By Julissa Catalan
Prudential Financial has released an in-depth look into the financial rights LGBT couples are now entitled to in the wake of the Supreme Court’s overturning part of the Defense of Marriage Act (DOMA) last year.
“It’s important for same-sex couples who are already married or contemplating marriage to become aware of the many workplace benefits and financial-planning strategies that are now available to them as a result of the Windsor decision,” says James Mahaney, Prudential’s Vice President of Strategic Initiatives and author of the study, titled “Financial Planning Considerations for Same-Sex Couples After Windsor.” “These benefits have the potential to make a significant impact on the financial health of same-sex couples.”
In June 2013, the U.S. Supreme Court overturned Section 3 of the 1996 Defense of Marriage Act, which had banned federal benefits for same-gender married couples living in states where their unions are recognized, as part of a lawsuit brought by Edith Windsor, who was being forced to pay an estate tax after her wife, Thea Spyer, died in 2009. The couple had been legally married in Ontario, Canada, in 2007.
As a result of the new ruling, employee benefits and financial-planning strategies that were once available only to heterosexual married couples may now be available to LGBT married couples.
The Prudential research provides a summary of some suggested financial-planning opportunities, as well as workplace benefits married couples are entitled to. Included is a “Post-Windsor Checklist” with detailed information on the case ruling and financial-planning strategies.
Depending on the employer, same-gender couples could obtain access to healthcare benefits including coverage, flexible-spending accounts, and health-reimbursement and/or savings accounts.
Furthermore, Prudential advises LGBT couples to consult with a tax professional and explore the possibilities of filing an amended tax return for prior years, as it may be beneficial to claim a refund for taxes paid on credited income related to healthcare benefits previously purchased for a same-gender spouse. A same-gender spouse also has access to improved survivor benefits and defined-contribution retirement plans now. In addition, access to group-life-insurance coverage through the spouse’s employer is available as well.

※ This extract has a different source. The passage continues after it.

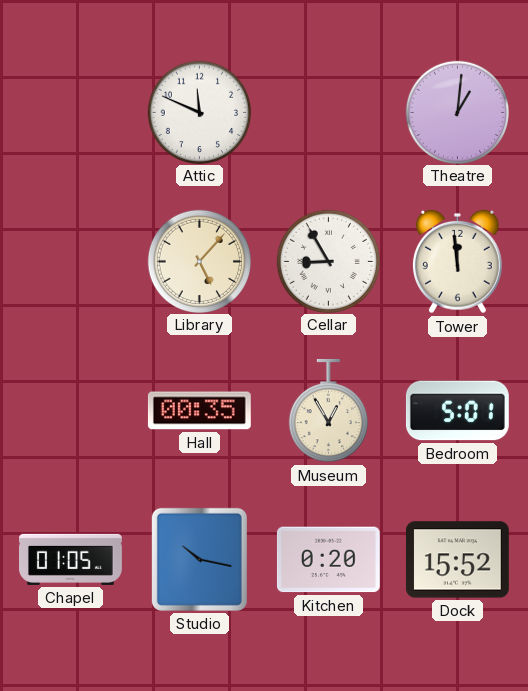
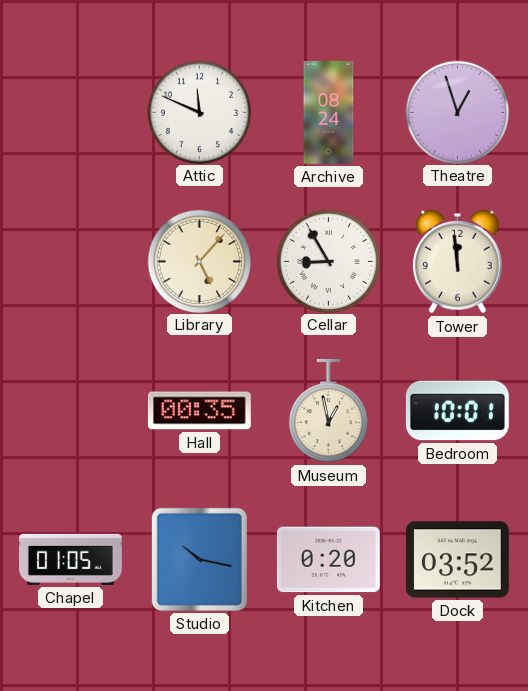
Archive: none -> 08:24
Theatre: 1:01 -> 12:57
Museum: 12:55 -> 12:58
Bedroom: 5:01 -> 10:01
Dock: 15:52 -> 03:52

The federal recognition does come with a few negative attributes from a financial perspective. Some married same-gender couples will now be required to pay higher federal taxes, while others may see their ability to qualify for a child’s college financial aid reduced—the same downfalls to filing joint returns that some heterosexual couples face.
“This decision affects the LGBT community immensely and it has really made a difference in my life,” says Debra Abbott-Walker, Manager of Agency Recruiting for Prudential. “Now I know that if something happens to me or my wife, our children will receive survivor benefits.”
Abbott-Walker says the couple expects to save around $1,500 a year by filing joint tax returns. Like Debra and her wife, Jennifer, many married LGBT couples paid more in federal taxes prior to the DOMA overturn, because they were obligated to file as individuals even though they were legally married.
Prudential also encourages same-gender couples to educate themselves on the financial-planning aspects related to estate planning, IRA, and social security, and to also update their beneficiaries on retirement accounts, as their spouses can now legally be approved for that role. Couples should also verify whether deduction contributions should now be made to a regular IRA, or whether a Roth or Spousal IRA is now an option.
Estate planning should be revisited, as same-gender spouses are now able to pass assets to a spouse without incurring estate taxes through the use of the unlimited estate tax marital deduction—which was the technical aspect of inequality measured in the Windsor lawsuit.
“It is important for the financial-services industry to be aware of the impact that the Windsor decision has on the individuals they serve,” said Brad Snyder, Director of Institutional Giving for the Lesbian, Gay, Bisexual and Transgender Community Center in New York City. “This paper is another example of Prudential’s long-standing commitment to the LGBT community and an essential tool for same-sex couples as they navigate through the many workplace benefits and financial strategies available to them as a result of the historic ruling.”
Prudential Financial is No. 8 in the DiversityInc Top 50.